[Data entries]
──────────────────────────────

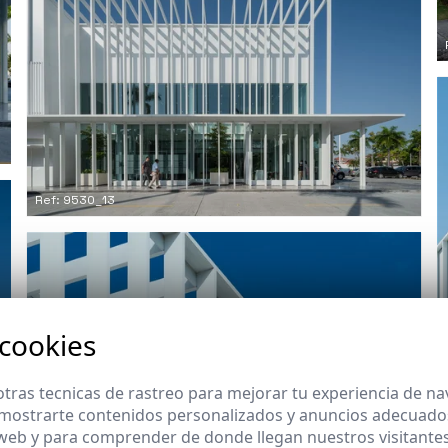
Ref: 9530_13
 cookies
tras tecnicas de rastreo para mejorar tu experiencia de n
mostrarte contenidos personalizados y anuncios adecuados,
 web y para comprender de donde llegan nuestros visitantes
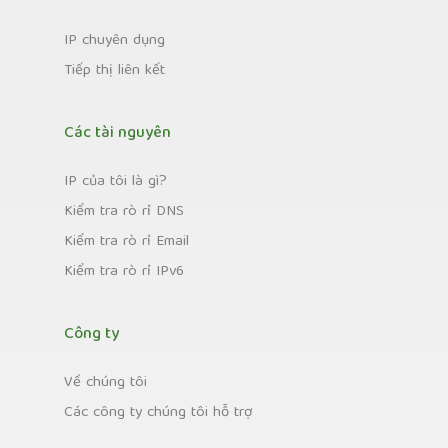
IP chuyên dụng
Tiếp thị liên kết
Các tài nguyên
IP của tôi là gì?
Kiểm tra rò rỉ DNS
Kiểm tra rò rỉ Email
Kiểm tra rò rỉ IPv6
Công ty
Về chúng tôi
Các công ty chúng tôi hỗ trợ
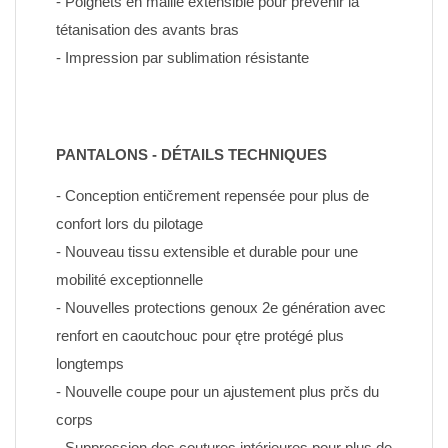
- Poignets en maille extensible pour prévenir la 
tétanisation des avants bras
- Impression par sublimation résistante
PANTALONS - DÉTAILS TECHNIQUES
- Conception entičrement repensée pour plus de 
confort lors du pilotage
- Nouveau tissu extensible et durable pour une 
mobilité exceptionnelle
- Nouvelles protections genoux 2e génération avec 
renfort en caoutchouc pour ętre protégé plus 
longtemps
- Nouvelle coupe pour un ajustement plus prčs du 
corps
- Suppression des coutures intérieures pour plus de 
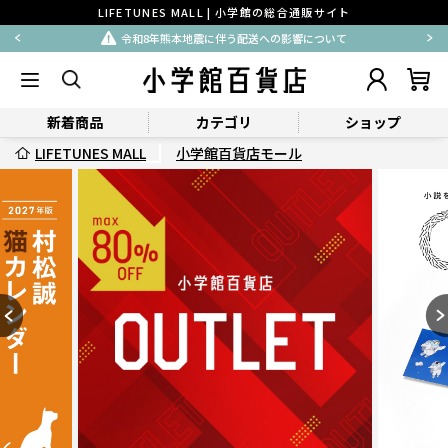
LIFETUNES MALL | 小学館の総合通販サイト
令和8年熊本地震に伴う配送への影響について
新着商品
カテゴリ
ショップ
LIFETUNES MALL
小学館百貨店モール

──────────────────────────────

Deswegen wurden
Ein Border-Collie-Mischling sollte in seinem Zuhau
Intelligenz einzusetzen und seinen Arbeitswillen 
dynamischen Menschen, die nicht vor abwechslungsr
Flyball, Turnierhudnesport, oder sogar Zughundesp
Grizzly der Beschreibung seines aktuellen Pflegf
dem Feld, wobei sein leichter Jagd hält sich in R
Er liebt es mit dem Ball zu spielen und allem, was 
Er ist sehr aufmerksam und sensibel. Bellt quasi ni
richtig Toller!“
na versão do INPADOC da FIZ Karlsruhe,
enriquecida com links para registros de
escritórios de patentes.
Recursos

──────────────────────────────

- [Work required]
If a line in the entries above contains "extensible", report it.

- [Output for this task]
- Poignets en maille extensible pour prévenir la 
- Nouveau tissu extensible et durable pour une 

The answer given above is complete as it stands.